BYD Share: You’re burning your fingers!  ()

BYD Share: You’re burning your fingers! ()

For Byd share from the “Car Manufacturer” segment, the price of 215 HKD is listed on the Hong Kong stock market on September 17, 2022, 03:56 am

We analyzed Byd’s prospects according to 7 main categories. Stocks receive a partial rating for each category. From a general perspective, the results lead to a classification as “Buy”, “Hold” or “Sell”.

1. Technical Analysis: The moving average price of Byd is currently HKD 259.04. The stock itself has reached a price of HK$215.2. The distance of GD200 is therefore -16.92 percent and leads to “Sell” rating. In contrast, GD50 for the past 50 days is currently at HKD 269.58. In this view, the stock is “Sell” at -20.17 percent. For this we give the general grade “Sell”.

2. Basis: The price-to-earnings (P/E) ratio is a key metric used to evaluate a company’s earnings strength and performance compared to one or more peers. Byd’s current P/E is 216.58. Comparable companies from the “automotive” industry have an average price-earnings ratio of 29.39. Byd is highly valued as it is today. The stock therefore receives a “Sell” rating from the editors in this category.
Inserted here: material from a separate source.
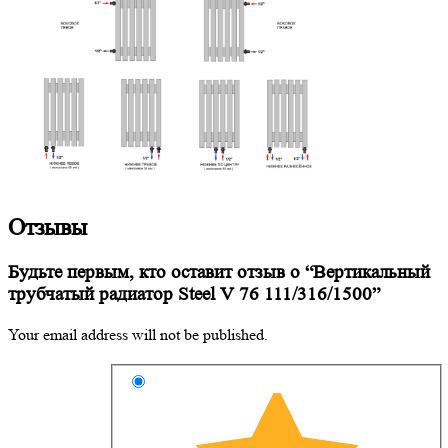
Отзывы
Будьте первым, кто оставит отзыв о “Вертикальный
трубчатый радиатор Steel V 76 111/316/1500”
Your email address will not be published.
3. Price to industry benchmark: Byd had a performance of 42.01 percent over the past 12 months. Equivalent stocks in the “Automotive” industry are up an average of 4.87 percent, which translates to a +37.14% industry-wide performance for Byd. The “Consumer Discretionary” sector had an average return of -1.22 percent over the past year. Byd was 43.23 percent above that average. Excellent performance in both areas results in a “buy” rating in this category.

Should BYD Investors Sell Immediately? Or is it worth starting?

How will BYD grow now? Is entry worth it or should investors sell instead? Find the answers to these questions and why you need to act now in the current BYD analysis.